Hamstrung by the club's new-found adherence to Financial Fair Play, his personnel moves have been questionable at best, culminating last summer when, rather than bolstering a paper-thin back four and a midfield low on quality, he brought in three veteran retreads: Kaka, Alessandro Matri and Valter Birsa. Two bench-warmers on big wages and a guy who, in the past two seasons, had started just eight league games.

Few things happen by accident in this cloak-and-dagger world. And hours after the supporters vented their fury at Galliani, Berlusconi's daughter Barbara came out and made a statement demanding "comprehensive change" at the club.

She wasn't yet five years old when Galliani's Milan won their first European Cup back in 1989. And in recent times she made headlines more for her romance with the club's Brazilian former striker Pato than any particular business or football acumen. But now, still shy of her 30th birthday, she's determined to make her voice heard.

More than most clubs, Milan have emphasised the theme of family. Former players don't ever really go away; they keep floating back and are welcomed with open arms. The men who run the club, have been there forever: commercial director Umberto Gandini, the most recent arrival of the triumvirate at the top (the other two are Galliani and director of football Ariedo Braida) joined in 1993.

And so, the ranks of Milanisti had to take sides. Pippo Inzaghi, the former striker now in charge of the youth team, and Allegri's nemesis, is reportedly with Galliani.

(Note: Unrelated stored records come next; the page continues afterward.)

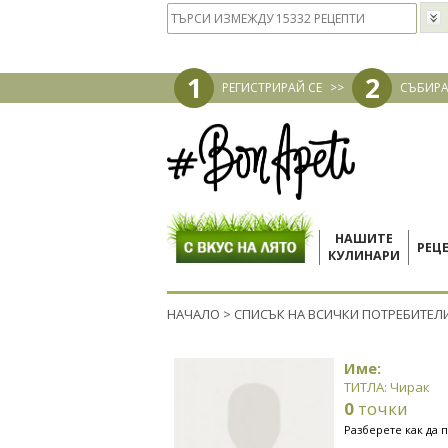
1
2
РЕГИСТРИРАЙ СЕ
>>
СЪБИРА
НАШИТЕ
РЕЦ
КУЛИНАРИ
НАЧАЛО
>
СПИСЪК НА ВСИЧКИ ПОТРЕБИТЕЛ
Име:
ТИТЛА: Чирак
0
точки
Разберете как да 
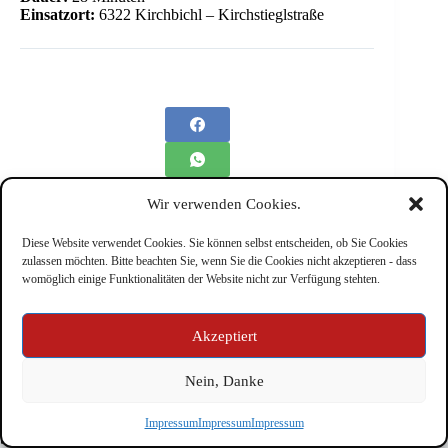
Einsatzort:
6322 Kirchbichl – Kirchstieglstraße
Wir verwenden Cookies.
Diese Website verwendet Cookies. Sie können selbst entscheiden, ob Sie Cookies
zulassen möchten. Bitte beachten Sie, wenn Sie die Cookies nicht akzeptieren - dass
womöglich einige Funktionalitäten der Website nicht zur Verfügung stehten.
Impressum
Akzeptiert
Nein, Danke
Copyright © Feuerwehr Kirchbichl 2026 - WordPress Theme
Impressum
Impressum
Impressum
by
CreativeThemes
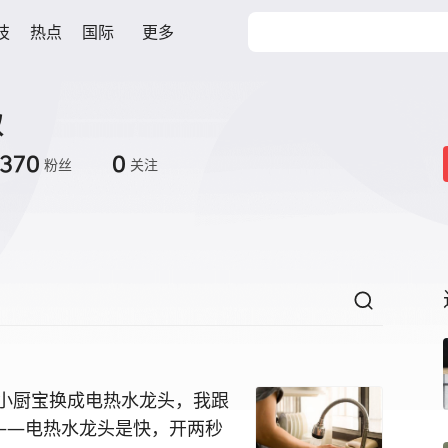
技
热点
国际
更多
叔
1370
0
粉丝
关注
小厨宝换成电热水龙头，我跟
——电热水龙头是快，开两秒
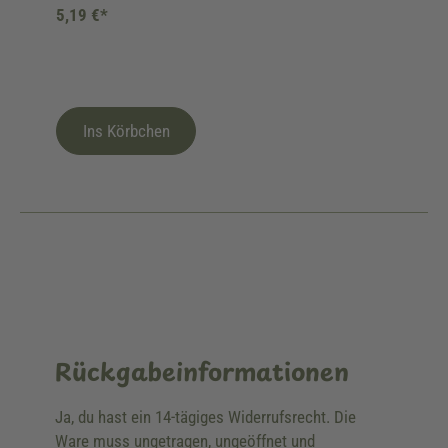
5,19 €*
Ins Körbchen
Rückgabeinformationen
Ja, du hast ein 14-tägiges Widerrufsrecht. Die
Ware muss ungetragen, ungeöffnet und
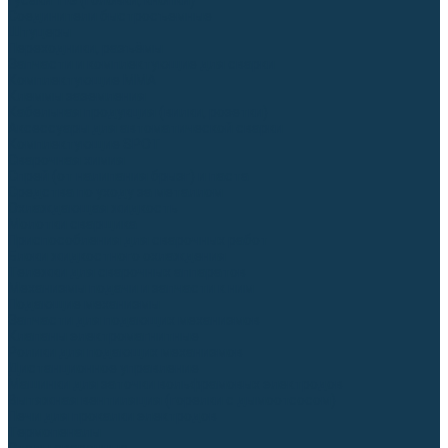
Гусаки TIG (головки, кнопки)
Соединители быстросъемные
Штуцеры
Переходники, разъёмы
Запчасти и комплектующие для сварки
Комплектующие ММА
Клеммы заземления
Кабельная продукция (вилки, розетки)
Аксессуары для автоматической сварки
Комплектующие SPOT
Сварочная химия
Спрей (от налипания брызг) и паста
Средства по уходу за металлом
Охлаждающая жидкость
Молотки сварщика
Приспособления для сварочных работ
Блоки жидкостного охлаждения
Тележки для сварочных аппаратов
Механизмы подачи и запчасти к ним
Подающие механизмы
Запчасти для подающих механизмов
Клапаны электромагнитные
Ролики для подающих механизмов
Дистанционное управление
Машинки для заточки вольфрамовых электродов
Вытяжная вентиляция (горелки с дымоотсосом)
Печи для прокалки электродов
Термопеналы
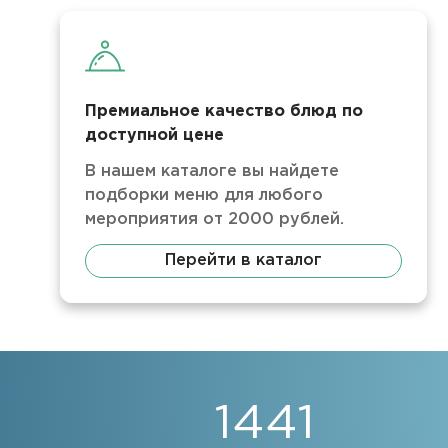
Премиальное качество блюд по
доступной цене
В нашем каталоге вы найдете
подборки меню для любого
мероприятия от 2000 рублей.
Перейти в каталог
1441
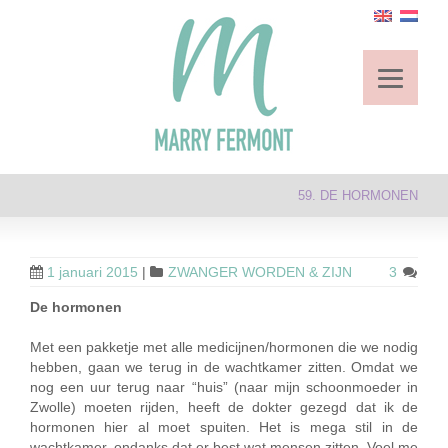
59. DE HORMONEN
1 januari 2015
|
ZWANGER WORDEN & ZIJN
3
De hormonen
Met een pakketje met alle medicijnen/hormonen die we nodig
hebben, gaan we terug in de wachtkamer zitten. Omdat we
nog een uur terug naar “huis” (naar mijn schoonmoeder in
Zwolle) moeten rijden, heeft de dokter gezegd dat ik de
hormonen hier al moet spuiten. Het is mega stil in de
wachtkamer, ondanks dat er best wat mensen zitten. Voel me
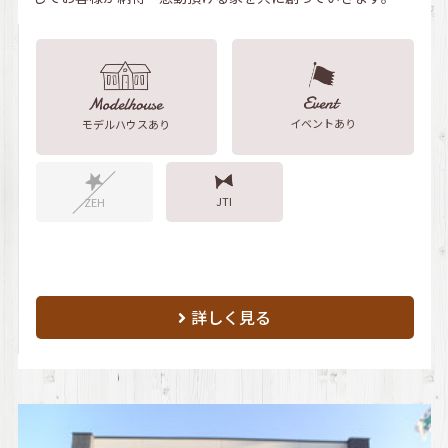
イベントあり
モデルハウスあり
JTI
ZEH
詳しく見る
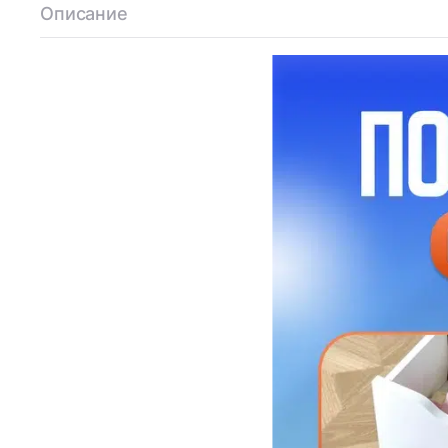
Описание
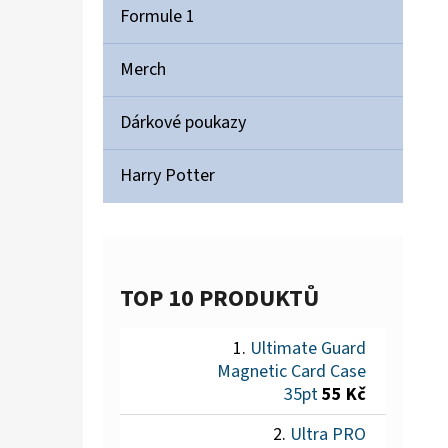
Formule 1
Merch
Dárkové poukazy
Harry Potter
TOP 10 PRODUKTŮ
Ultimate Guard
Magnetic Card Case
35pt
55 Kč
Ultra PRO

Former midfielder Clarence Seedorf, now finishing his career at Botafogo in Brazil, is in the Barbara camp. Both factions are wooing the legendary Paolo Maldini. Ultimately, the patriarch will decide and, for now, it seems Galliani's tenure will come to an end in the summer. But Berlusconi, especially in his old age, has been known to make 180-degree turns in his decision-making.

And so Allegri waits, wondering if by avoiding the crossfire he can maybe survive another season. To do that, he knows what he needs to do. A top-three finish and a run in the Champions League. He can take solace from the fact that this time last year Milan were 12th in Serie A and also struggling in Europe but still achieved their objective. The difference is that last season they spent £20 million-plus to pick up Mario Balotelli, who proceeded to score 12 goals in 13 games.

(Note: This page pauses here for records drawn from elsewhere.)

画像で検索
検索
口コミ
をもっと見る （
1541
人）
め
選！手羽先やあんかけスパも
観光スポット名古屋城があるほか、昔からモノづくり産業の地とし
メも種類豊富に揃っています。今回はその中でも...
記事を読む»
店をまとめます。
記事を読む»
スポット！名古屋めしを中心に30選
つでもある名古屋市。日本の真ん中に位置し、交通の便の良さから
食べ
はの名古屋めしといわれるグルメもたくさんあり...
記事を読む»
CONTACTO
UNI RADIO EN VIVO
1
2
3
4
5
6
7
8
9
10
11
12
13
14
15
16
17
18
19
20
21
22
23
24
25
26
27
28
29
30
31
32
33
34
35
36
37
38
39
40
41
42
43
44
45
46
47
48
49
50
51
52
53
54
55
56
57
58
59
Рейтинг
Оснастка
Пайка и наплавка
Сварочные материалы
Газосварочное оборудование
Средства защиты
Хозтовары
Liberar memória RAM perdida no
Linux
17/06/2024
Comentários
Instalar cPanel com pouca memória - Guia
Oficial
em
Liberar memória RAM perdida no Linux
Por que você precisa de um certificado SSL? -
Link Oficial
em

This year, such a mid-season injection seems highly unlikely, though reinforcements of the out-of-contract kind are on their way in the form of Japanese playmaker Keisuke Honda and enigmatic French defender Adil Rami.

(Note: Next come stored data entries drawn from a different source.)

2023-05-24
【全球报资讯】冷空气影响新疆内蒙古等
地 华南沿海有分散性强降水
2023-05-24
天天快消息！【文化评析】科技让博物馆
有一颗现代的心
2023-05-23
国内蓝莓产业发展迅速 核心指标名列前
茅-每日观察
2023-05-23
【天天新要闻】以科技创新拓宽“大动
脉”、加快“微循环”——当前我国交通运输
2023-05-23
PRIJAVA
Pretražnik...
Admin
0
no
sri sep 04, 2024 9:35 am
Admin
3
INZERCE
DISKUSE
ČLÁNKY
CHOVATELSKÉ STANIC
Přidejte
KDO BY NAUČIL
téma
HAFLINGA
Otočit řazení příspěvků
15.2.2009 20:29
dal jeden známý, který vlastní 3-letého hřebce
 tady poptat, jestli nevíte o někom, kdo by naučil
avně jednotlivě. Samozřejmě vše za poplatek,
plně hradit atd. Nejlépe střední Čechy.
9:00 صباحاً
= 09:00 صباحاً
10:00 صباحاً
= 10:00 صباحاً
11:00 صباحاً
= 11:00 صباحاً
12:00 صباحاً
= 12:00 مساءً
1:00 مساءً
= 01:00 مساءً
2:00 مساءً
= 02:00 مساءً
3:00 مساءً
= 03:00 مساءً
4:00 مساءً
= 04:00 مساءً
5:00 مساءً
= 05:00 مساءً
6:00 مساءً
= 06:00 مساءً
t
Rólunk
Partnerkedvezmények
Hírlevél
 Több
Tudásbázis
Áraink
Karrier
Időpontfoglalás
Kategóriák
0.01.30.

And so Allegri needs to pick over the wreckage and try to find a formula that works. Balotelli has been poor this season, with injuries, suspensions and general Mario-being-Mario behaviour limiting him to three goals from open play. Kaka, the supposed saviour, isn't what he was and Allegri has tried several solutions in an attempt to reinvent him: including, bizarrely playing him in front of the back four.

Stephan El Shaarawy, a wunderkind in the first half of last year, has been hurt and has hardly contributed. The same goes for Mattia De Sciglio, another young international at full-back. The back four have looked shaky, forcing the midfield (which, in itself is nothing to write home about) to sit deeper to protect it. And that, in turn, has left an already talent-challenged frontline increasingly isolated.

Allegri has fiddled with schemes and formations but the bottom line is there is only so much you can extract from this squad. He has had to play the pride card a few too many times and when you do that eventually your words start sounding hollow.

As a player, Allegri was known as "Acciughino" - "Little Anchovy" - in part for his rail-thin body, in part for his ability to run into traffic with the ball at his feet, somehow avoiding opposing defenders and squirming his way to safety. Now that he's a manager in charge of his own team, there is more than a little irony in the fact that he's doing pretty much the same thing. And he may yet survive as a result.